Regardless of packaging type, the insight that led to all these customized labels are one and the same. Consumers want brands that talk to them on an intimate and individual level. Each brand localized this truism and the output became the programs that you now see. Coca-Cola’s localization touted individuality as consumers found their own names printed on Coke bottles. Pepsi’s translation used emojis to channel how consumers felt about their own moods or moments. Dr Pepper’s version yielded a print pattern that expressed the consumers’ own identity and a chance to extend this expression to apparel.

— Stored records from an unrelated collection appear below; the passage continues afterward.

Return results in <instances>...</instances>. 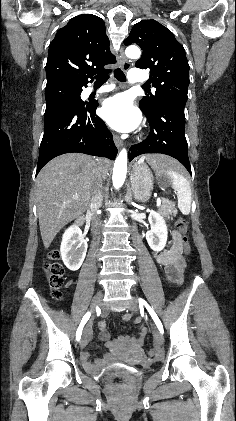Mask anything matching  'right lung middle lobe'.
<instances>
[{
    "mask_svg": "<svg viewBox=\"0 0 236 421\" xmlns=\"http://www.w3.org/2000/svg\"><path fill=\"white\" fill-rule=\"evenodd\" d=\"M81 88L62 86V85H50L46 86L45 99H46V110L51 108L68 105L72 107H82L85 102L80 98Z\"/></svg>",
    "mask_w": 236,
    "mask_h": 421,
    "instance_id": "right-lung-middle-lobe-1",
    "label": "right lung middle lobe"
}]
</instances>
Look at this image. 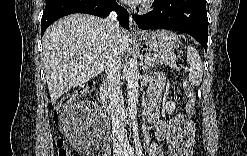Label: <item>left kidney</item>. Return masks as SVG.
<instances>
[{
  "label": "left kidney",
  "instance_id": "1",
  "mask_svg": "<svg viewBox=\"0 0 247 156\" xmlns=\"http://www.w3.org/2000/svg\"><path fill=\"white\" fill-rule=\"evenodd\" d=\"M175 103L167 101L164 103V110H166L169 114H172L175 110Z\"/></svg>",
  "mask_w": 247,
  "mask_h": 156
}]
</instances>
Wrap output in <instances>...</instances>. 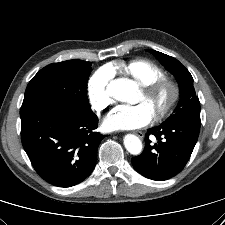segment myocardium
Segmentation results:
<instances>
[{
  "label": "myocardium",
  "instance_id": "f54148a6",
  "mask_svg": "<svg viewBox=\"0 0 225 225\" xmlns=\"http://www.w3.org/2000/svg\"><path fill=\"white\" fill-rule=\"evenodd\" d=\"M141 88L144 96L149 100H155L161 94L166 96L165 100L155 108L154 118L156 121L164 120L173 112L180 96V88L174 80L162 77L141 85Z\"/></svg>",
  "mask_w": 225,
  "mask_h": 225
}]
</instances>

Now that consumers have seen three straight summers of “unique” soft drink labeling, it might be time to consider changing it up. The packaging tactic quickly becomes stale with “me too” and “me three” types of execution entering the market. Consumer fatigue sets in and they start ignoring the personalization that the brand wanted them to see. There is so much custom packaging to choose from, that consumers revert to basic desires of quenching their thirst. It’s no longer special. The shelf and coolers are cluttered. Each brand must continually create excitement to capture consumer attention. And just as the brands share the same packaging tactic, they share the same tactic to re-create excitement: nostalgia. Coca-Cola brought back Cherry Coke last year, and this year they added Vanilla Coke. Pepsi re-introduced Crystal Pepsi with this year’s Say It With Pepsi campaign.
With summer 2017 still so far away, there is plenty of time for brands to reconsider their options. It’s true that consumers want brands to talk to them individually, but if everyone does the same thing talking to this consumer, there’s nothing intimate about it. And there’s certainly nothing special about it anymore. The insight is still relevant, but the tactic is not.